VERITAS File System 4.1 Administrator's Guide

Quality of Storage Service
Customizing QoSS
Chapter 10156
Customizing QoSS
The following information is not essential to QoSS daily operation and management. This
section describes the relationship between the fssweep/fsmove utilities and the allocation
policies and how files and volumes are selected for relocation.
Mapping Relocation Policies to Allocation Policies
The fssweep and fsmove utilities use relocation policies to relocate existing files. Relocation
uses the file system’s allocation policies to determine the current location of each file and to
move files to new locations. Allocation policies also control newly created files. You can
manage allocation policies using the fsapadm utility (see the fsapadm(1M) manual page). In
addition, some allocation policies are automatically managed by the fssweep and fsmove
utilities.
The fssweep and fsmove utilities create allocation policies that have names starting with the
characters fsmove_.
Each component volume has an allocation policy with a name created by appending the
volume name to the string fsmove_. For example, a volume named qoss1a has an allocation
policy named fsmove_qoss1a. The file system also has an allocation policy named
fsmove_ALL that includes all component volumes. VxFS default behavior is to assign
fsmove_ALL to the file system’s mount point as the allocation policy to be used for the newly
created files.
By convention, fssweep and fsmove use volume names, so you need not specify the string
fsmove_ when using these utilities.
The fsmove_ALL allocation policy allows newly created files to reside on any volume.
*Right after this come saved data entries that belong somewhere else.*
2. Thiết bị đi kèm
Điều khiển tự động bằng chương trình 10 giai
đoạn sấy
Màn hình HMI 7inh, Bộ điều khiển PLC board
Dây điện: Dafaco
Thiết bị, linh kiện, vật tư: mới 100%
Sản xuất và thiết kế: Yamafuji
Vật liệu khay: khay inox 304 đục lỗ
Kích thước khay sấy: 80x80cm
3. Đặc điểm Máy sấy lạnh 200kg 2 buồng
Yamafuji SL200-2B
The
order in which volumes are used is by ascending device index numbers. When the fssweep
utility compares a newly created file’s residence against a relocation policy’s list of source
volumes, fssweep treats the files as if they reside on the volume of lowest device index.
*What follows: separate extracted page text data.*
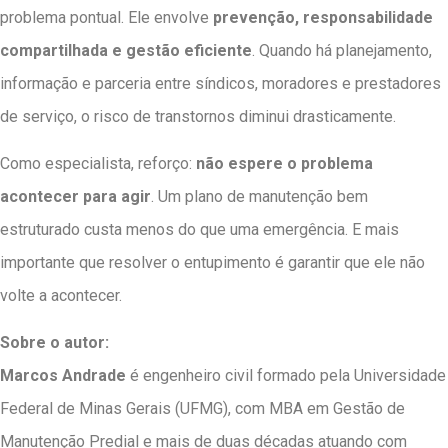
problema pontual. Ele envolve
prevenção, responsabilidade
compartilhada e gestão eficiente
. Quando há planejamento,
informação e parceria entre síndicos, moradores e prestadores
de serviço, o risco de transtornos diminui drasticamente.
Como especialista, reforço:
não espere o problema
acontecer para agir
. Um plano de manutenção bem
estruturado custa menos do que uma emergência. E mais
importante que resolver o entupimento é garantir que ele não
volte a acontecer.
Sobre o autor:
Marcos Andrade
é engenheiro civil formado pela Universidade
Federal de Minas Gerais (UFMG), com MBA em Gestão de
Manutenção Predial e mais de duas décadas atuando com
When you use the fssweep and fsmove utilities for the first time, the file system can already
contain files that have no allocation policies. The fssweep utility treats such files as though
they reside in the fsmove_ALL allocation policy.
If you use the fssweep and fsmove utilities infrequently, the default allocation policy
allows overflow as each volume becomes full. To the extent that this happens, it becomes
ambiguous where the recently created files really reside.